→ Saved data entries
-*-

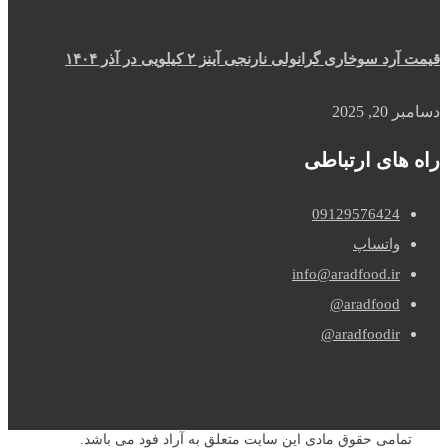
قیمت آرد سوخاری گرانولی نارنجی آینز ۲ کیلویی در آذر ۱۴۰۴
دسامبر 20, 2025
راه های ارتباطی
09129576424
واتساپ
info@aradfood.ir
aradfood@
aradfoodir@
تمامی حقوق مادی این سایت متعلق به آراد فود می باشد.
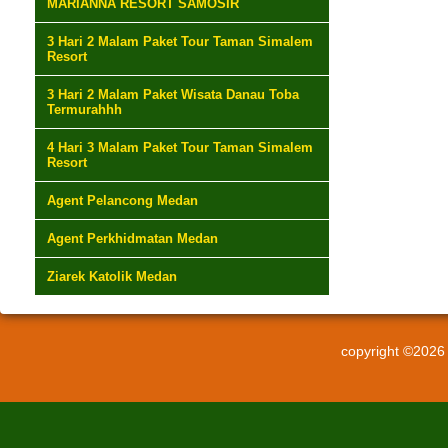
MARIANNA RESORT SAMOSIR
3 Hari 2 Malam Paket Tour Taman Simalem
Resort
3 Hari 2 Malam Paket Wisata Danau Toba
Termurahhh
4 Hari 3 Malam Paket Tour Taman Simalem
Resort
Agent Pelancong Medan
Agent Perkhidmatan Medan
Ziarek Katolik Medan
copyright ©202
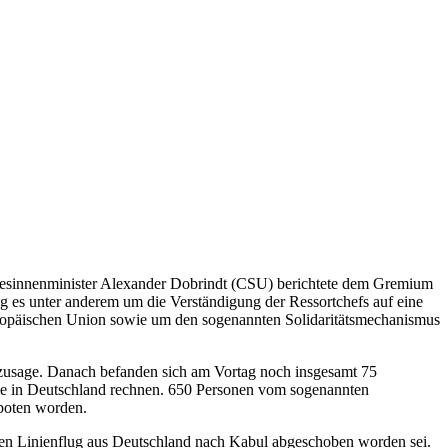
ndesinnenminister Alexander Dobrindt (CSU) berichtete dem Gremium
g es unter anderem um die Verständigung der Ressortchefs auf eine
ropäischen Union sowie um den sogenannten Solidaritätsmechanismus
ezusage. Danach befanden sich am Vortag noch insgesamt 75
e in Deutschland rechnen. 650 Personen vom sogenannten
boten worden.
lären Linienflug aus Deutschland nach Kabul abgeschoben worden sei.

-*-

→ Task instructions
Transcribe every entry word for word, but skip the pictures.

→ Expected output
قیمت آرد سوخاری گرانولی نارنجی آینز ۲ کیلویی در آذر ۱۴۰۴
دسامبر 20, 2025
راه های ارتباطی
09129576424
واتساپ
info@aradfood.ir
aradfood@
aradfoodir@
تمامی حقوق مادی این سایت متعلق به آراد فود می باشد.
MARIANNA RESORT SAMOSIR
3 Hari 2 Malam Paket Tour Taman Simalem
Resort
3 Hari 2 Malam Paket Wisata Danau Toba
Termurahhh
4 Hari 3 Malam Paket Tour Taman Simalem
Resort
Agent Pelancong Medan
Agent Perkhidmatan Medan
Ziarek Katolik Medan
copyright ©202
ndesinnenminister Alexander Dobrindt (CSU) berichtete dem Gremium
g es unter anderem um die Verständigung der Ressortchefs auf eine
ropäischen Union sowie um den sogenannten Solidaritätsmechanismus
ezusage. Danach befanden sich am Vortag noch insgesamt 75
e in Deutschland rechnen. 650 Personen vom sogenannten
boten worden.
lären Linienflug aus Deutschland nach Kabul abgeschoben worden sei.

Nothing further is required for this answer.